Repeat the records in full. No pictures belong in the copy.

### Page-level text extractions
☆ ☆ ☆ ☆ ☆
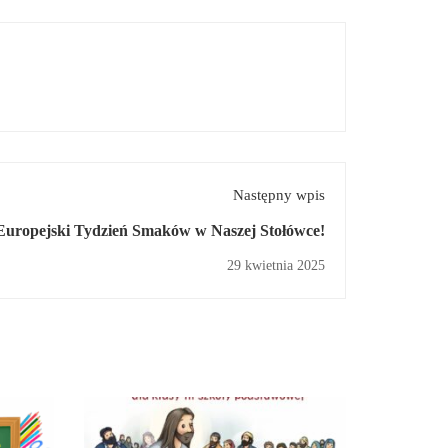
Następny wpis
Europejski Tydzień Smaków w Naszej Stołówce!
29 kwietnia 2025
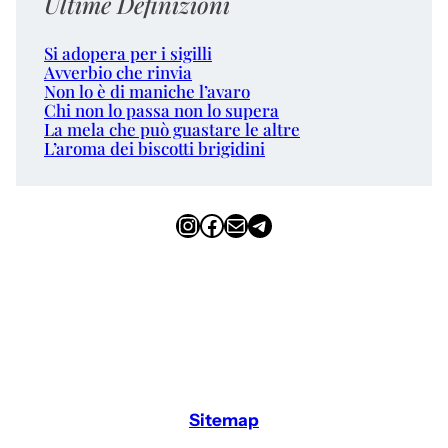
Ultime Definizioni
Si adopera per i sigilli
Avverbio che rinvia
Non lo è di maniche l’avaro
Chi non lo passa non lo supera
La mela che può guastare le altre
L’aroma dei biscotti brigidini
Instagram
Facebook
Email
Telegram
Sitemap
☆ ☆ ☆ ☆ ☆
### Finished exercise
Następny wpis
Europejski Tydzień Smaków w Naszej Stołówce!
29 kwietnia 2025
Ultime Definizioni
Si adopera per i sigilli
Avverbio che rinvia
Non lo è di maniche l’avaro
Chi non lo passa non lo supera
La mela che può guastare le altre
L’aroma dei biscotti brigidini
Instagram
Facebook
Email
Telegram
Sitemap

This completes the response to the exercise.